Rulfo: There’ve been three English translations (that I’m aware of): Lysander Kemp (1959), Margaret Sayers Peden (1994), Douglas J. Weatherford (2023).
More Rulfo: Here’s a bit from Wiki:
Gabriel García Márquez has said that he felt blocked as a novelist after writing his first four books and that it was only his life-changing discovery of Pedro Páramo in 1961 that opened his way to the composition of his masterpiece, One Hundred Years of Solitude. Moreover, García Márquez claimed that he "could recite the whole book, forwards and backwards." Jorge Luis Borges considered Pedro Páramo to be one of the greatest texts written in any language.
Undset: Nobel Prize in Literature (1928).
Huck Finn: I was happy to see that the correct title was displayed: Adventures of Huckleberry Finn. No The. People who should know better often mess this up. It bothers me that this bothers me, but there it is.
Deep roots: We wear some songs out (just as we have to stop watching some favorite films before the magic’s fully eroded). That being said, there are pieces we treasure more or less permanently. Sometimes it’s just moments in songs—they transcend the deadening effect of overexposure, they still give shivers, even now.
For me: Michael Brecker’s sax solo taking flight in the middle of Paul Simon’s “Still Crazy After All These Years,” the opening four bars of “Sgt. Pepper’s . . .”; the incendiary clarinet that launches “Rhapsody in Blue.” Etc. Etc. It might even be one or two chords—Keith Richards’ opening hook on “Start Me Up” or Michael McDonald’s delicious Fm6/overG that begins “Takin’ It To the Streets” or the much-analyzed/still mysterious clusterfuck of sound that announces “A Hard Day’s Night.”
. . . always kinda meant to get around to: The way 1831 got me to read Victor Hugo’s, Notre-Dame de Paris (aka The Hunchback of Notre-Dame) . . . or 1881, Portrait of a Lady (now in my personal Hall of Fame).

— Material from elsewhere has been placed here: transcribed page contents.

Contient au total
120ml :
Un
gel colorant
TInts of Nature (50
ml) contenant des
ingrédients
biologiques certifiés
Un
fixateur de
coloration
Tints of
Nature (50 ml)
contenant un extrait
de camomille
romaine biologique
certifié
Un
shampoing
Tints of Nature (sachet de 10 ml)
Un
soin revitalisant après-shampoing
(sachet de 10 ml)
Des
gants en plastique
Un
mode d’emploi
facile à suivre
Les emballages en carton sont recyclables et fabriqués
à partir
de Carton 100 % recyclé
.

Extra Credit: I’ll stop before this gets too ornate/diffuse. But haven’t you read books from similar points in, say, the 19th C., and thought one seriously dated—in prose style and/or attitudes—while the other, as we sometimes say, “could’ve been written yesterday”? Or what if a musician or writer is consciously rejecting the vibe of the day?
Dark Side of the Moon has resonated with me forever—well, since the 80s when I was a teen. “Brain Damage” always fascinated me, particularly the laugh. And then ironically, ten years later I was diagnosed with bipolar disorder, and the song held more meaning.
In lighter news, Long Island and Heaven and Earth Grocery Store are on my TBR. I’m participating in a summer reading challenge being held by my grad school alma mater, and Heaven and Earth fits one of the prompts.